Adam ultimately turns back—his body revives. He wakes up in the hospital.
But Chloe rejects him, shaken by the experience. They separate.
Julia’s plan begins to unravel.
Desperate, she sets a second chain of events in motion: Chloe is drawn—through a date-drug experience—into her own altered state, slipping partially into the Bardo.
There, Julia and Chloe finally meet.
What begins as confrontation becomes something deeper: a reckoning. Through shared perception, they uncover their karmic ties—jealousy, desire, competition, and connection. They resolve what stands between them.
Now, all three are linked.
3. Julia’s Journey – Judgment, Time, and Rebirth

The final act belongs fully to Julia.
Her path through the Bardo intensifies into a true spiritual trial. She faces judgment—not from an external authority, but through the totality of her own life: her love for Adam, her attachment, her pain, her inability to let go.
The Bardo begins to close.
There is a ticking clock—a narrowing window in which rebirth is possible. If she misses it, she will be carried into another cycle, another life—losing Adam forever in this one.
She is confronted with a choice: release her attachment and move toward transcendence… or fight to return.
Julia chooses love.
But love here is no longer romantic—it is transformational and sacrificial.
She must alter the course of events in the living world—guiding Adam and Chloe toward each other, not for herself as a lover, but to create the conditions for her rebirth.
Her obstacles are immense:
- Adam’s emotional resistance and confusion
- Chloe’s fear and trauma
- The instability of the Bardo itself
- The pull of dissolution and oblivion
Through sheer will and awareness, Julia begins to shift karma—subtly influencing perception, connection, and choice.
Adam and Chloe are drawn back together—this time not through lust, but through something deeper, unresolved, and human.
As time runs out, Julia races toward the threshold of rebirth.
In a final convergence, the boundaries between life and Bardo dissolve.
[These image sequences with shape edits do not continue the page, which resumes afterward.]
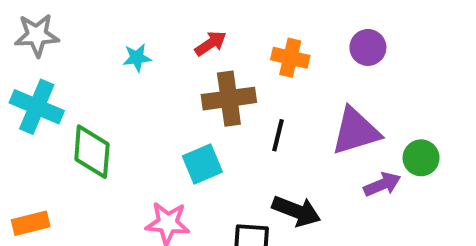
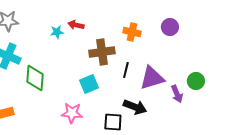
red arrow: (211, 43) -> (76, 25), moved, turned -133
purple triangle: (356, 131) -> (152, 78), moved
purple arrow: (382, 184) -> (177, 94), turned 90

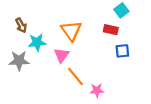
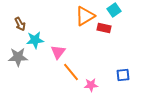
orange triangle: (71, 31) -> (85, 16), moved, turned 35
blue square: (122, 51) -> (123, 75), moved

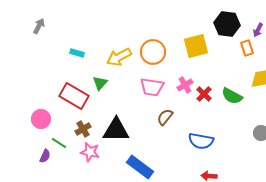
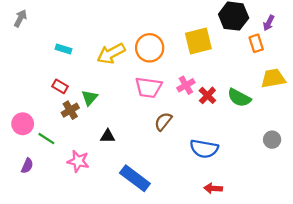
green triangle: (100, 83) -> (90, 98), moved
red rectangle: (74, 96) -> (60, 86), moved, size x0.5
brown cross: (83, 129) -> (70, 110), moved
black triangle: (116, 130) -> (108, 136), size x0.5
green line: (59, 143) -> (46, 139), moved

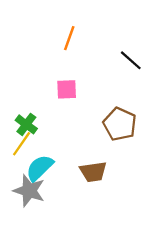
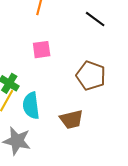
cyan semicircle: (40, 168) -> (31, 106), moved, turned -48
Julia must arrive at the precise moment of conception—or lose her chance forever.
She makes it.
The film closes with the suggestion of new life: Julia reborn as Adam and Chloe’s child—Jules.
Adam and Chloe, unaware of the full truth, feel something profound has shifted. A connection beyond explanation.
Love Eternal becomes not just a story of life after death, but of love transformed across forms—from lovers, to loss, to rebirth.
A love that refuses to end—only to change.
Immersive Large Screen Experience
Various teachings describe the Bardo as an overwhelming hallucinatory state, that is multi-dimensional, combining simultaneous levels of time, memory, space and realm.
The audience is often the consciousness of one who has died (subjective POV), but the character can also appear “watching”, so we can also become an objective POV – like watching one’s physical ghost of current age beside one’s image as a baby – even witnessing one’s own birth.
The past and the present reunite and become one. Memories merge and interact with current reality. It is a chance to combine several realities and time frames into a single shot or immersive experience, witnessing moments from one’s life play out all around as we, or the protagonist, interacts with the memories.
The experience is grounded by placing it largely in real settings with real people from the main character’s life – it is more about connecting death to life, reality to memory, rather than visiting otherworldly realms.
Adam’s experience is also colored by him being a designer of VR video games, enabling connections between his memories and the games he is working on.
Core Audience
Understanding death one can lead a richer more meaningful life – especially if there is still much left to experience – so we are aiming at younger audiences.
The central character is a designer of games – the story is about young love, childhood, school, college, relationship to one’s parents.
It is set in the world of tech start-ups, the Electric Daisy Music Carnival, Burning Man Festival, the outdoors – backpacking around the world, action sports and situations that would be fun for a young audience to enjoy as a large screen immersive and VR experience.